Fighting has intensified in recent weeks in the southwest of Yemen, where forces loyal to President Abedrabbo Mansour Hadi are battling to retake large parts of the country seized by Iran-backed Shiite Houthi rebels.

Loyalist troops took Mokha on February 10 and announced they aimed to push north and take the country’s main Red Sea port of Hodeida next.

Mantoo said many of those fleeing the fighting around Mokha made their way north to Ibb district and to Hodeida province.

“Eight thousand people have been displaced from Mokha and Dhubab to Hodeida alone, many of them with literally nothing but the clothes on their backs,” Mantoo said.

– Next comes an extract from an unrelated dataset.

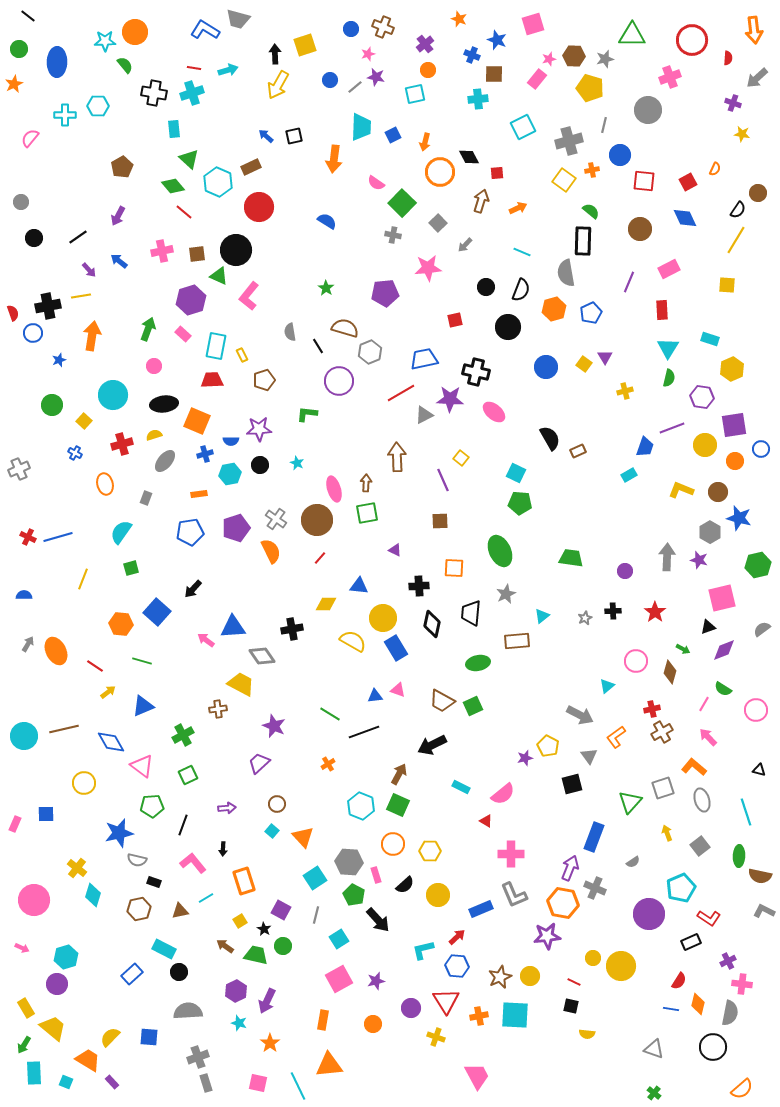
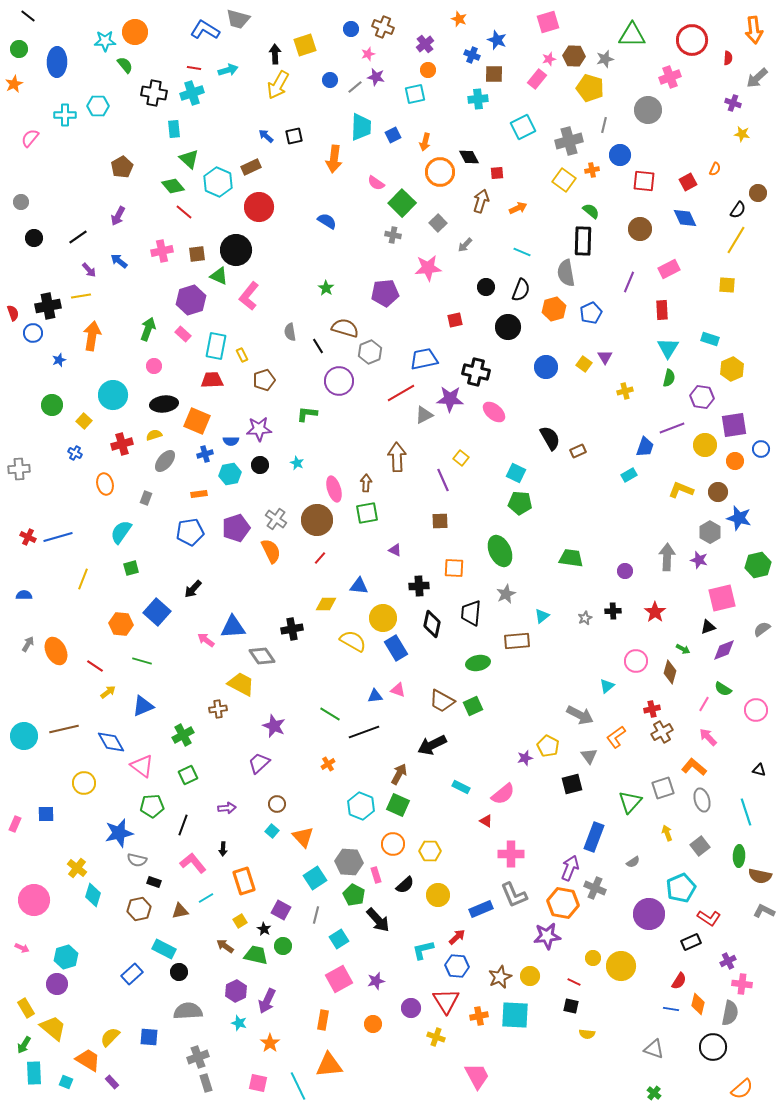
pink square at (533, 24): moved 15 px right, 2 px up
gray cross at (19, 469): rotated 20 degrees clockwise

Two major concerns now are how to maintain access to the area and where the displaced will go if the fighting reaches Hodeida.

“The whole country is suffering from multiple displacement,” Mantoo said. “People move from one place to another, because eventually it gets just as bad.”

The UN estimates three million people have been displaced across Yemen.

The Houthi insurgents launched a deadly counter-offensive after losing control of Mokha last month but were overpowered as government troops consolidated their grip on the area, inching a few kilometers north and east.

The Houthis, allied with forces loyal to former president Ali Abdullah Saleh, continue to control most of Yemen’s 450 kilometer (280 mile) Red Sea coast, the capital Sanaa and much of the northern highlands.

The new figure on internally displaced persons marks a sharp rise from UNHCR data released on February 10, which reported 34,000 people displaced in the fighting since January around Mokha and Dhubab, located in the southwestern Taiz governorate.

UN mediation efforts and seven cease-fire accords have failed to end the conflict, which has left more than 7,500 dead and 40,000 people wounded.

UN humanitarian aid chief Stephen O’Brien on Monday warned the impoverished country now also faces a “serious risk of famine.”

Yemen, the only country in the Arabian Peninsula which is signatory to the Refugee Convention, is also home to 278,000 refugees from nearby countries including Somalia and Ethiopia, according to the UNHCR.

As of February 1, the agency had received just over $700,000 of the nearly $100 million needed for its operational response to the crisis this year.

Middle East

Iran’s top nuclear scientist assassinated near Tehran

“If Iran ever chose to weaponise (enrichment), Fakhrizadeh would be known as the father of the Iranian bomb,” one Western diplomat told media in 2014.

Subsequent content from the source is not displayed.